Local school officials say that number won't be enough as school costs and utilities continue to increase. The funding will hinge on student population, or raising the taxpayers' burden to the school district, local officials say.
Kathleen Whitley, chief financial officer for Garden City USD 457, said that number for the current school year is an increase of $58 from the 2011-12 school year.
"But that's still far lower than what it was in 2008-09. It was at $4,433 for that school year," she said.
Whitley said the net decrease between 2008-09 and now is 13 percent.
"Our base aid per pupil over the last five years has gone down about 17 percent. Last year it went up, so the net decrease is 13 percent," she said.
Whitley said 85 percent of the district's expenditures are salary or salary-related.
"In any kind of increase in salary, we won't be able to do that unless we start looking to make cuts elsewhere," she said.
Whitley said the budget will be tight as the district is expected to have a 10 percent increase in utilities.
Brownback's proposal of using Kansas highway money for transportation concerns Whitley.
"I don't know what the Legislature will do on that," she said.
Whitley said she doesn't know if using the highway money is a good idea or not.
What she does know is that keeping the base aid per student pupil the same will strain school districts.
"I know it's going to be difficult to provide the services that we currently provide if the base aid per student pupil doesn't increase, without increasing the local option budget," she said.
Whitley said that unlike some school districts, USD 457 is lucky in that it can increase its local option budget. Some districts in the state are at their maximum allowable amount.
"We are around 25 percent, which is fairly low compared to other districts our size," she said.
Another concern Whitley has is the state aid equalization. Since not all districts can raise the same amount of property taxes, some of the poorer districts get state aid equalization. Garden City is one of those districts.
"The amount we are supposed to get from the state has slowly declined. What that translates into is higher property taxes," she said.
Jean Rush, superintendent at USD 363 Holcomb Schools, said enrollment in the district needs to stay steady in order for funding to stay steady.
So far, that doesn't seem to be an issue for Holcomb schools.
"I'd really be concerned for schools that are decreasing in enrollment. They're hurting. At bigger schools, they're increasing, so they'll get more money," Rush said.
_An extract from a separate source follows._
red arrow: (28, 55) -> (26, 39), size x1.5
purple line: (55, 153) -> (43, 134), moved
How the governor's proposal will affect Holcomb is the student-to-teacher ratio.
"The quality of education based on adults per children, that can be significant," Rush said.
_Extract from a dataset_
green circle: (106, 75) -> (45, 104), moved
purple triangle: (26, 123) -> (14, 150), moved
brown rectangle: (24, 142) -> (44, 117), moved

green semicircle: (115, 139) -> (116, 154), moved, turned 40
Utilities for Holcomb also are predicted to increase as another wing will be opened in Holcomb Elementary School.
Rush said further cuts to personnel and teachers is not an option for USD 363.
Since the 2008 economic downturn, Holcomb has had to do more with less.
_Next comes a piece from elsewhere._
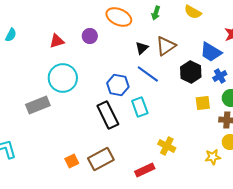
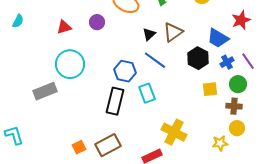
black rectangle: (108, 115) -> (115, 101), turned 40
yellow cross: (167, 146) -> (174, 132), size x1.4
"School districts across the state were cut. And we were cut to the point where we are bare bones. We're at that point. When (a teacher) is sick or gone, it really impacts us. I honestly cannot see how we could do with fewer staff members than we already have. I do not see that as an option," she said.
Rush said she hopes enrollment numbers stay steady. In the meantime, the district will look at other budget options, such as some state and federal grants.
She also was concerned about the governor's call Tuesday night to have all students reading by the third grade and not being promoted to fourth grade until they are proficient.
"I think we really need to look then at early childhood interventionists. The state has frozen the number that we can apply for, for at-risk. If the expectation is that we are to have them grade-level ready, we need to provide students with early intervention and education. I think that's important," she said.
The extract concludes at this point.